TNT Jackson (1974)

TNT Jackson (1974)‘You want it black, you got it black!’

When TNT Jackson’s no good brother disappears in Hong Kong, she’s on the first plane out. It turns out he became involved with the local drug barons and ended up on the wrong end of a kung fu punch. This is bad news for the mobsters as TNT is a one mama massacre squad…

Jeanne Bell was one of the first African-American centrefolds in Playboy and enjoyed a brief movie career afterwards, even appearing in Scorsese’s ‘Mean Streets’ (1973). This film was her only leading role and it’s not surprising. She wasn’t terrible in front of the camera by any means but she lacked the personality and presence of contemporaries Tamara Dobson (‘Cleopatra Jones’) and Pam Grier (Foxy Brown). Of course, it didn’t help that her starring vehicle was a no budget slice of ham-fisted exploitation, mostly shot in the Philippines.
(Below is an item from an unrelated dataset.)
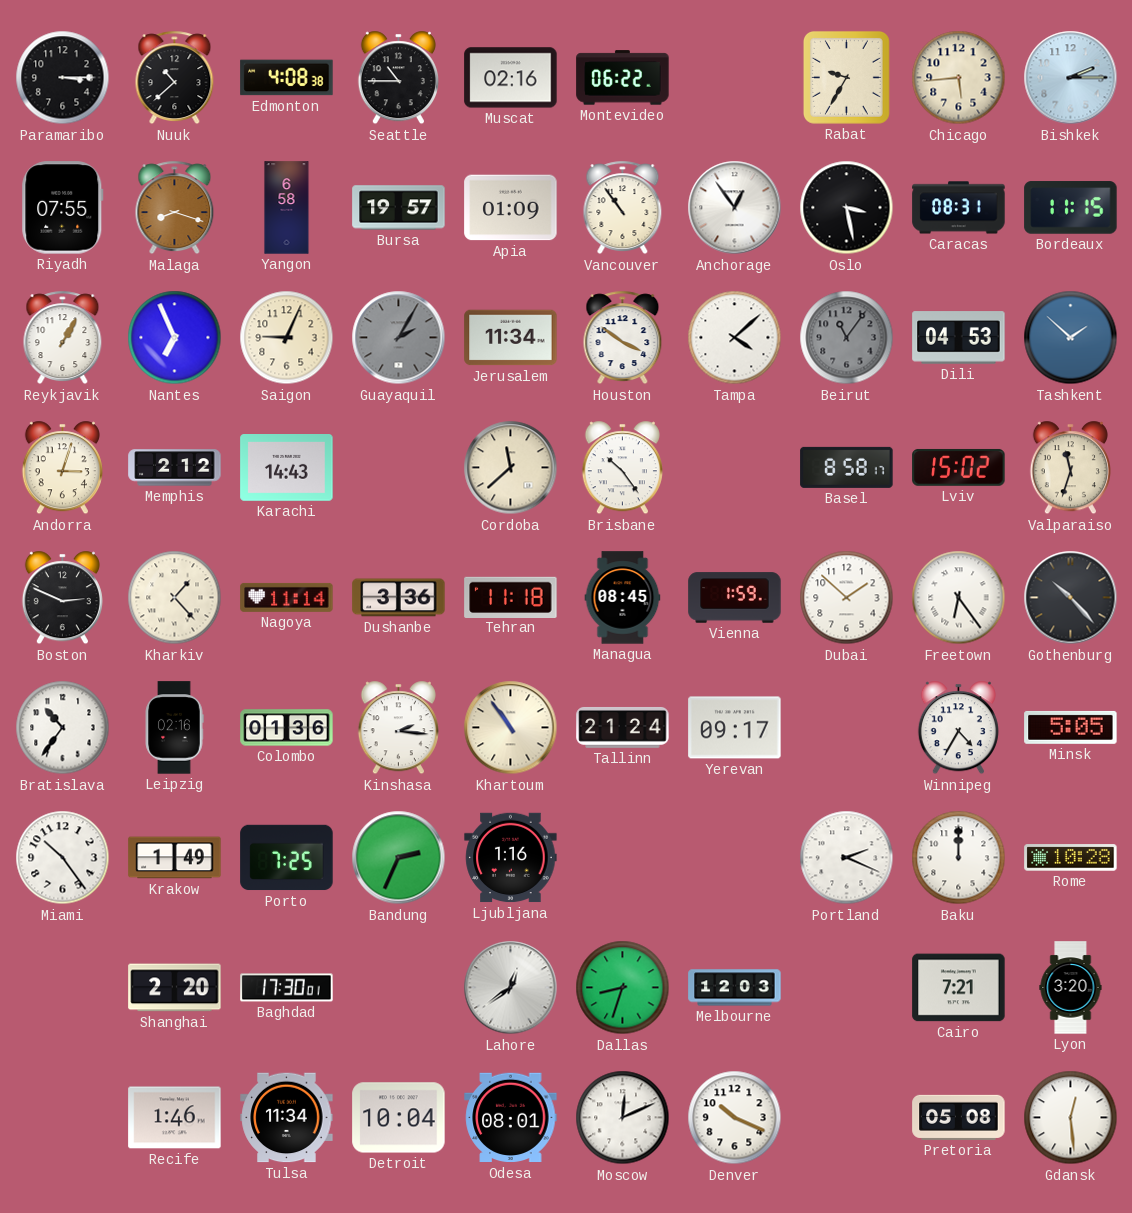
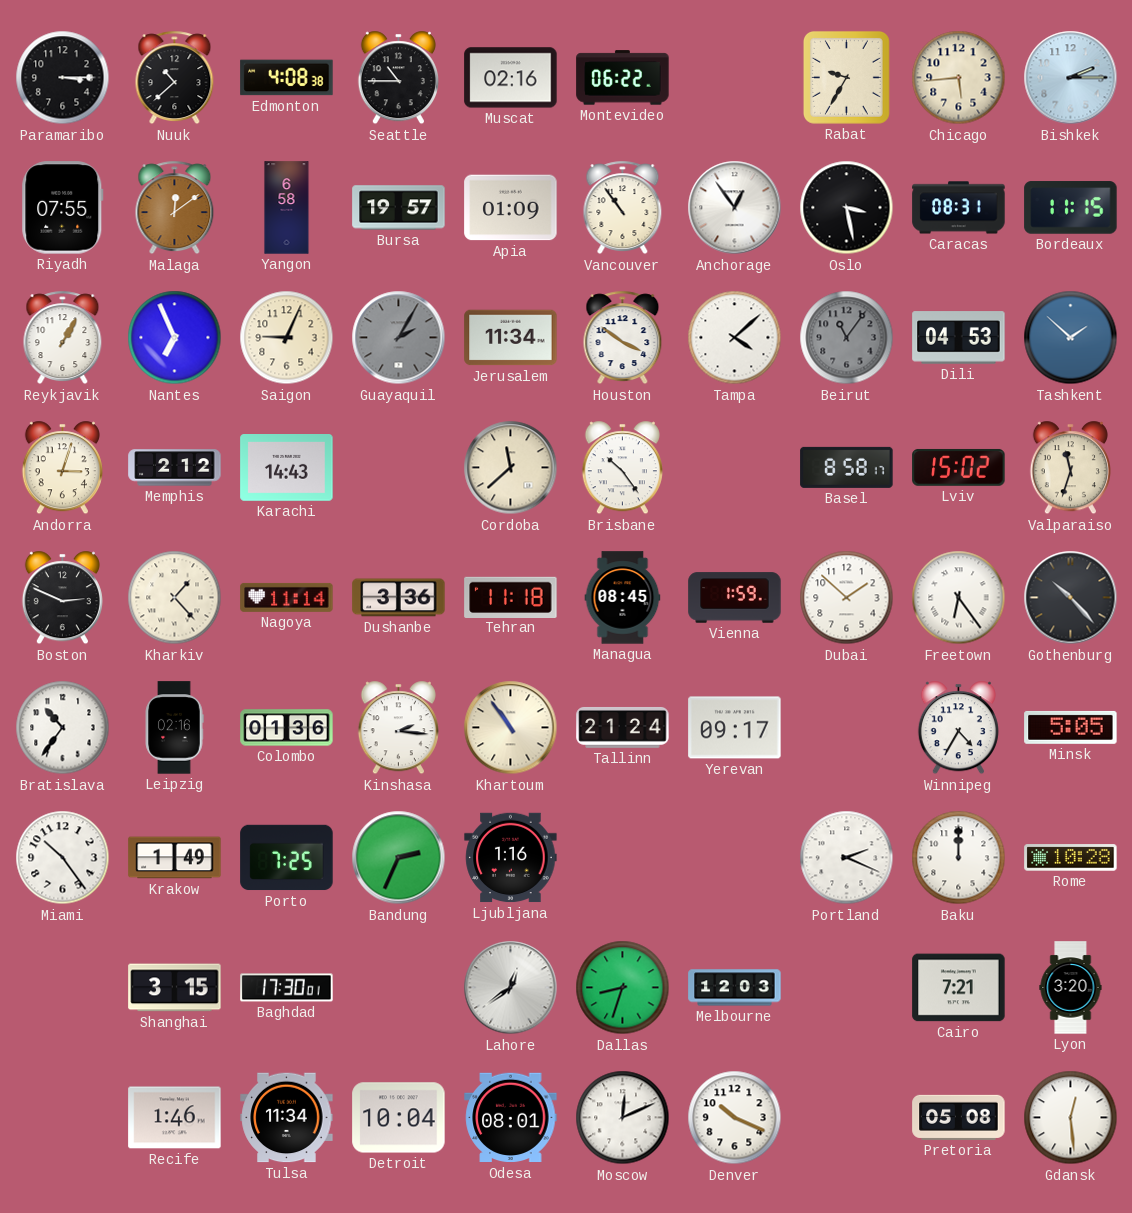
Malaga: 8:18 -> 12:09
Shanghai: 2:20 -> 3:15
The original script was penned by actor Dick Miller (‘A Bucket of Blood’ (1959)), who is familiar now from many cameos in big budget horror and science fiction pictures. He had a long association with producer-director Roger Corman, who provided some of the financial backing for this, but completely rewrote Miller’s script. Filming was handled by veteran director Cirio H Santiago (‘Stryker’ (1983), and ‘Caged Heat II: Stripped of Freedom’ (1984) among many others). Santiago’s work has recently been championed by Quentin Tarantino as classic examples of ‘Grindhouse’ cinema.

TNT Jackson (1974)

‘Watch it! That one almost hit me!’

So, is this an enjoyable example of mid-70s ‘Blaxpoliation’? Not really. It’s the sort of film where TNT asks one person for directions and then gets jumped a few moments later by half a dozen Kung Fu goons. For no apparent reason. Indeed, most of the dialogue scenes are chopped short so we can get on to the next action scene. As a result the storyline is incoherent, but the basic plot so simplistic that it’s not hard to follow.

But there are some compensations. TNT has a great attitude; she’s permanently pissed off at everyone. That means we get some great dialogue, which Bell handles pretty well. “TNT working for the pigs?” she snarls at one point. Unfortunately, a film like this stands or falls on the combat sequences and, being charitable, these are pretty poor. Awful, in fact. Bell is plainly not a martial artist and her climactic face-off with co-star Stan Shaw (who was) is shot mostly from overhead in an effort to disguise the introduction of stunt doubles. The problem is that the doubles don’t have any great moves either! In fact, it’s all so underwhelming that at one point we cut to another fight between two of the lesser characters.

This is exploitation cinema at its most basic. I wasn’t exactly expecting a complex narrative, but this story is as simplistic as it gets. The film was obviously shot quickly and on the cheap and it has a relentless atmosphere of casual sleaze. All the characters know Kung Fu but don’t seem to know it all that well.

TNT did not return for further adventures.